In the examples above, we were simply comparing disease patients to control. However in this study, we are asking a slightly more complex question. We would like to see how each lipid species change before and after the two treatments FF and Med. And since each subject was sampled four times, the model that we are using would be as blew. And \(\beta_3\) is the coefficient that we would like to test.

\[y = \beta_0 + \beta_1 Treatment + \beta_2 Timepoint + \beta_3 Timepoint*Treatment + \beta_4 Subject + e\]

The design matrix should be as below.

# in R's equation, ~ Treatment * Timepoint is a shorthand for 
# ~ Treatment + Timepoint + Treatment * Timepoint
design = model.matrix(~ Treatment * Timepoint + Subject + 1, data = lipidome$pdata)
coef = "TreatmentMed:TimepointPre"

Because the lipidome is continous data, the limma can be directly applied.
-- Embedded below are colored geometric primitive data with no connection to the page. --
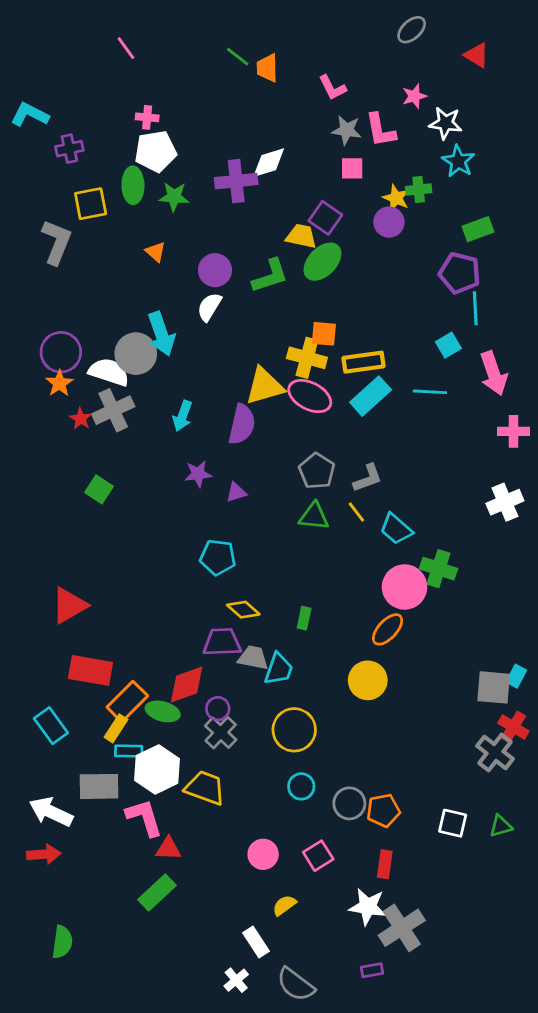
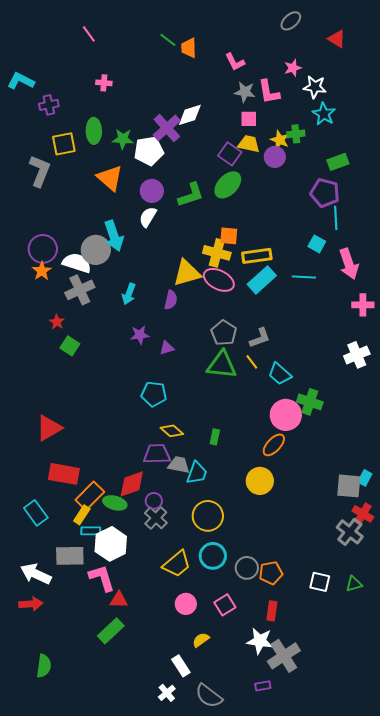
white pentagon: (156, 151) -> (149, 151), moved
purple cross: (236, 181) -> (167, 128), turned -36
yellow trapezoid: (301, 236) -> (249, 144), moved
orange triangle: (156, 252) -> (110, 178), size x1.8
cyan square: (448, 345) -> (317, 244), turned -30
red star: (81, 419) -> (57, 322), moved
purple semicircle: (242, 424) -> (171, 300), size x0.7
green triangle: (314, 516) -> (222, 365), size x1.4
cyan circle: (301, 786) -> (213, 556), size x1.4
yellow trapezoid: (205, 788) -> (177, 564), moved, turned 120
lipidome2 = transform_by_sample(lipidome, function(x) log(x/sum(x)))
fit6 = model_fit(lipidome2, design = design, coef = coef, engine = "limma")
fit6$results[order(fit6$results$pval),] %>% head %>% kable
logFC mean stat pval padj
PC 36:2 p 1 0.9154783 -8.144336 5.495343 0.0000029 0.0004968
PC 34:2 p 1 0.7227051 -6.497471 4.730082 0.0000316 0.0018875
PC 38:4 p 2 0.4676405 -7.948502 4.713055 0.0000333 0.0018875
PC 35:2 1 0.5140877 -6.833362 4.583482 0.0000496 0.0021068
PE 38:4 p 0.7617776 -5.707228 4.326125 0.0001084 0.0030950
PC 34:2 p 0.6198772 -6.737366 4.323611 0.0001092 0.0030950
volcanoplot(fit6, hline = 0.05)

hist(fit6, vline = 0.05)

The End

model_fit() is simply a wrapper for the statistical pipelines from limma, edgeR, and DESeq2 with a clean interface and output format. You can certainly use limma, edgeR or DESeq2 directly and it is also not too complicated. Sometimes different models may come up with slightly different gene/feature list, however, as long as the model is approciate for the type of data to answer the specific question, your conclusion should be affected much. On thing to bear in mind that although most high through-put experiments are exploratory and hypothesis generating, running all different kinds of models and keep the one with the gene list that you like the most is probably a bad practice and may lead to inappropriate conclusion.